I have a situation where each user will have a million node graph of their own which possibly connects to other users’ graphs. I want to implement graph belonging to each user as separate graph in DGraph. How many such individual graphs can DGraph installation can allow if the users are in billions? I have this type of usage because work on individual user’s graph is far more than work on graph connecting multiple users.
Also, what is the Big O for finding cycles in the graph? What algorithm is used?
I’d recommend having just one instance of Dgraph and putting all your data there. Dgraph’s performance shouldn’t decrease as a result of clustering effect. But, if you can explain the kind of queries you want to run, I can give a better idea about whether this cluster effect would affect query performance.

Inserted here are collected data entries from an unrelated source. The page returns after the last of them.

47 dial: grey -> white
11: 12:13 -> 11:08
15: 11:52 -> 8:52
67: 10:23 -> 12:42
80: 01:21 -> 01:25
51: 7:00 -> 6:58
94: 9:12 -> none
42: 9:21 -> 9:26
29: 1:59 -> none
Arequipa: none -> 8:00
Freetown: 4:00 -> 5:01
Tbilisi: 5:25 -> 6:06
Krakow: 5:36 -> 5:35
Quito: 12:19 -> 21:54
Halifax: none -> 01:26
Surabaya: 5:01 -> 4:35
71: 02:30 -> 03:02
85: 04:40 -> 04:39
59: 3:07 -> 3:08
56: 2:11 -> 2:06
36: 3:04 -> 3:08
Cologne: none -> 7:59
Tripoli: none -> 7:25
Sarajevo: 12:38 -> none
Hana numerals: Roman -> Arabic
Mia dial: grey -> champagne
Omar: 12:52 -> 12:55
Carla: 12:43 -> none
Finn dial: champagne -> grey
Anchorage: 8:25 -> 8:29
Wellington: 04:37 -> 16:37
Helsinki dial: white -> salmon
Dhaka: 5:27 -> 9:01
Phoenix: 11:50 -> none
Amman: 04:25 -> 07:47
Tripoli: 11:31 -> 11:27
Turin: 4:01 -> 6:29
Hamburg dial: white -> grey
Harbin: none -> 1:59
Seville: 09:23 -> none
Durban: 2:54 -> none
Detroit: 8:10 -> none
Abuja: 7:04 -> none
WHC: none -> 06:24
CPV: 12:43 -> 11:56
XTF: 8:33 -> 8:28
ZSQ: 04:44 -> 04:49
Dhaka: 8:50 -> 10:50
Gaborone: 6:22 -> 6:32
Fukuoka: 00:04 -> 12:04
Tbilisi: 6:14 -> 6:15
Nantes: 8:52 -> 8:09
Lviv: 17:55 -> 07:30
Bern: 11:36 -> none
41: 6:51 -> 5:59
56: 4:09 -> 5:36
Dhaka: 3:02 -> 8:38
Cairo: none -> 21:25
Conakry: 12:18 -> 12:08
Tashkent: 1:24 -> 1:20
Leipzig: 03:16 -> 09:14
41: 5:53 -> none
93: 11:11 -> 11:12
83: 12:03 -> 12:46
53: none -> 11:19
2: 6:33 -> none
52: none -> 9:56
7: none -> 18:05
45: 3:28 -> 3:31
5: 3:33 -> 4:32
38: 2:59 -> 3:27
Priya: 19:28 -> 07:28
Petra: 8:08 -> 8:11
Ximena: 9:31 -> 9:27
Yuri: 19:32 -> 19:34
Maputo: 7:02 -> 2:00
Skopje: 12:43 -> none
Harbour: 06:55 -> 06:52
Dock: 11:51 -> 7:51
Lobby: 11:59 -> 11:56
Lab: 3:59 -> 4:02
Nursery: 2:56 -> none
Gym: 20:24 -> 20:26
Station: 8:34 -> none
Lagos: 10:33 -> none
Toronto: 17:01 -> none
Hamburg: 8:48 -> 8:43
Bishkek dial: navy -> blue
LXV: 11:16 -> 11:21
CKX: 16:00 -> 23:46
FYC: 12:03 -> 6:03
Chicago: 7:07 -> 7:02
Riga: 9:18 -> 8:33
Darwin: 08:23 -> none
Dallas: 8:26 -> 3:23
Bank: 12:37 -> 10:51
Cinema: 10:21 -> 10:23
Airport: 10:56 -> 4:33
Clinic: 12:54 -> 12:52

We currently don’t detect cycles in graphs. That’s something planned for later.
Thanks Manish! If it performs well for what i want then that is a good enough way forward.
I’m going to have to find possibility of loop before connecting any node to any node with a uni-directed edge. The graph is going to be very complex, though there is simplicity in edge type(single type). The only query i will have to do at present is for getting all the paths a node is on.
Future queries will be about what nodes a subgraph(belonging to a user) is connected to.
One thing why i thought about maintaining separate graph for each user is that i can spawn threads to make queries on multiple users and determine what i want in parallel.
Another question i have is, is there a maximal size or advantageous size to storage attached to each instance of compute in a cluster running DGraph?
Are you saying there’s only one predicate? If that’s the case, then all your data would lie on a single machine.
You can do that even now with Dgraph. It supports concurrent execution and using more threads on a multi-core server should give you better throughput, up to a certain point.